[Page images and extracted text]

----

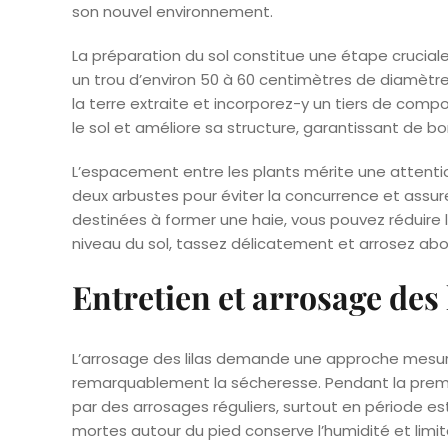
son nouvel environnement.
La préparation du sol constitue une étape cruciale
un trou d’environ 50 à 60 centimètres de diamètre, 
la terre extraite et incorporez-y un tiers de comp
le sol et améliore sa structure, garantissant de b
L’espacement entre les plants mérite une attentio
deux arbustes pour éviter la concurrence et assurer
destinées à former une haie, vous pouvez réduire 
niveau du sol, tassez délicatement et arrosez abo
Entretien et arrosage des 
L’arrosage des lilas demande une approche mesurée
remarquablement la sécheresse. Pendant la premièr
par des arrosages réguliers, surtout en période est
mortes autour du pied conserve l’humidité et limi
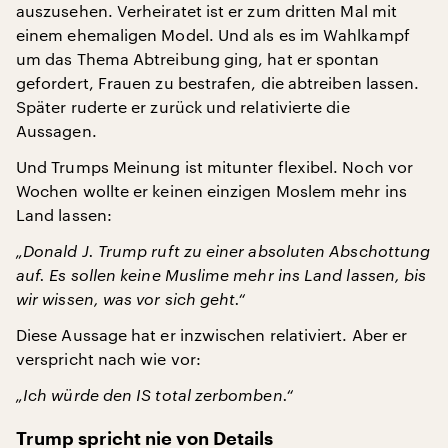
auszusehen. Verheiratet ist er zum dritten Mal mit
einem ehemaligen Model. Und als es im Wahlkampf
um das Thema Abtreibung ging, hat er spontan
gefordert, Frauen zu bestrafen, die abtreiben lassen.
Später ruderte er zurück und relativierte die
Aussagen.
Und Trumps Meinung ist mitunter flexibel. Noch vor
Wochen wollte er keinen einzigen Moslem mehr ins
Land lassen:
„Donald J. Trump ruft zu einer absoluten Abschottung
auf. Es sollen keine Muslime mehr ins Land lassen, bis
wir wissen, was vor sich geht.“
Diese Aussage hat er inzwischen relativiert. Aber er
verspricht nach wie vor:
„Ich würde den IS total zerbomben.“
Trump spricht nie von Details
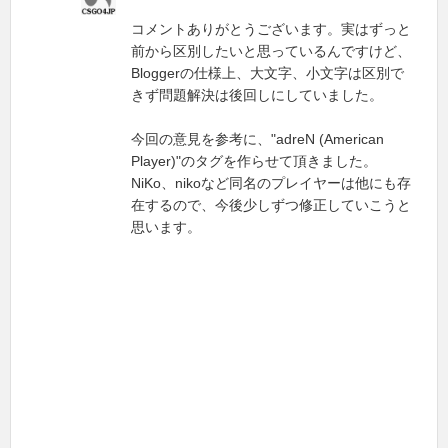
コメントありがとうございます。実はずっと
前から区別したいと思っているんですけど、
Bloggerの仕様上、大文字、小文字は区別で
きず問題解決は後回しにしていました。
今回の意見を参考に、"adreN (American
Player)"のタグを作らせて頂きました。
NiKo、nikoなど同名のプレイヤーは他にも存
在するので、今後少しずつ修正していこうと
思います。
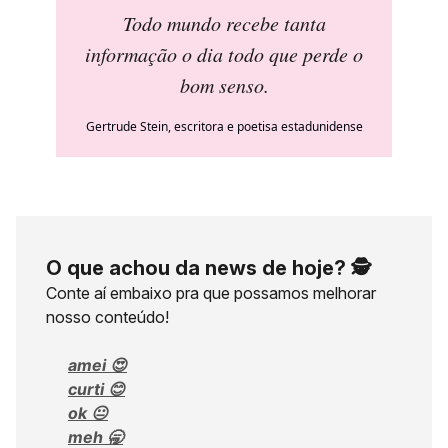
Todo mundo recebe tanta
informação o dia todo que perde o
bom senso
.
Gertrude Stein, escritora e poetisa estadunidense
O que achou da news de hoje? 🕵️
Conte aí embaixo pra que possamos melhorar
nosso conteúdo!
amei 😍
curti 😊
ok 😐
meh 🥱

----

## Task item
This task calls for the records to be copied exactly, without pictures.

## The answer
son nouvel environnement.
La préparation du sol constitue une étape cruciale
un trou d’environ 50 à 60 centimètres de diamètre, 
la terre extraite et incorporez-y un tiers de comp
le sol et améliore sa structure, garantissant de b
L’espacement entre les plants mérite une attentio
deux arbustes pour éviter la concurrence et assurer
destinées à former une haie, vous pouvez réduire 
niveau du sol, tassez délicatement et arrosez abo
Entretien et arrosage des 
L’arrosage des lilas demande une approche mesurée
remarquablement la sécheresse. Pendant la premièr
par des arrosages réguliers, surtout en période est
mortes autour du pied conserve l’humidité et limi
auszusehen. Verheiratet ist er zum dritten Mal mit
einem ehemaligen Model. Und als es im Wahlkampf
um das Thema Abtreibung ging, hat er spontan
gefordert, Frauen zu bestrafen, die abtreiben lassen.
Später ruderte er zurück und relativierte die
Aussagen.
Und Trumps Meinung ist mitunter flexibel. Noch vor
Wochen wollte er keinen einzigen Moslem mehr ins
Land lassen:
„Donald J. Trump ruft zu einer absoluten Abschottung
auf. Es sollen keine Muslime mehr ins Land lassen, bis
wir wissen, was vor sich geht.“
Diese Aussage hat er inzwischen relativiert. Aber er
verspricht nach wie vor:
„Ich würde den IS total zerbomben.“
Trump spricht nie von Details
コメントありがとうございます。実はずっと
前から区別したいと思っているんですけど、
Bloggerの仕様上、大文字、小文字は区別で
きず問題解決は後回しにしていました。
今回の意見を参考に、"adreN (American
Player)"のタグを作らせて頂きました。
NiKo、nikoなど同名のプレイヤーは他にも存
在するので、今後少しずつ修正していこうと
思います。
Todo mundo recebe tanta
informação o dia todo que perde o
bom senso
.
Gertrude Stein, escritora e poetisa estadunidense
O que achou da news de hoje? 🕵️
Conte aí embaixo pra que possamos melhorar
nosso conteúdo!
amei 😍
curti 😊
ok 😐
meh 🥱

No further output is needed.